--- DATA Enclosed Below ---

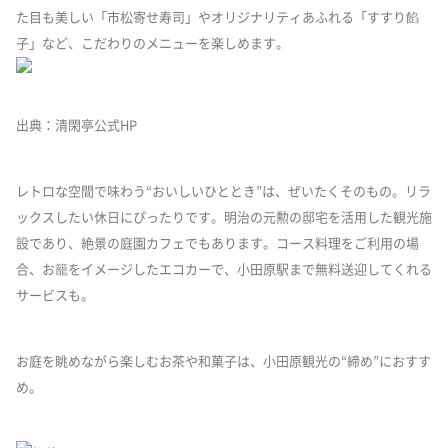
た目も美しい「市松寄せ寿司」やオリジナリティあふれる「すすり餡
子」など、こだわりのメニューを楽しめます。
出典：清閑亭公式HP
レトロな空間で味わう“おいしいひととき”は、ぜいたくそのもの。リラ
ックスしたい休日にぴったりです。明治の元勲の邸宅を活用した観光施
設であり、絶景の庭園カフェでもあります。コース料理をご利用の場
合、お籠をイメージしたエコカーで、小田原駅まで無料送迎してくれる
サービスも。
お庭を眺めながら楽しむお茶や和菓子は、小田原観光の“締め”におすす
め。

--- End of Enclosed DATA ---

REQUIRED WORK:
Pictures aren't part of the copy; return each record above exactly.

SOLUTION TO THE PROBLEM:
た目も美しい「市松寄せ寿司」やオリジナリティあふれる「すすり餡
子」など、こだわりのメニューを楽しめます。
出典：清閑亭公式HP
レトロな空間で味わう“おいしいひととき”は、ぜいたくそのもの。リラ
ックスしたい休日にぴったりです。明治の元勲の邸宅を活用した観光施
設であり、絶景の庭園カフェでもあります。コース料理をご利用の場
合、お籠をイメージしたエコカーで、小田原駅まで無料送迎してくれる
サービスも。
お庭を眺めながら楽しむお茶や和菓子は、小田原観光の“締め”におすす
め。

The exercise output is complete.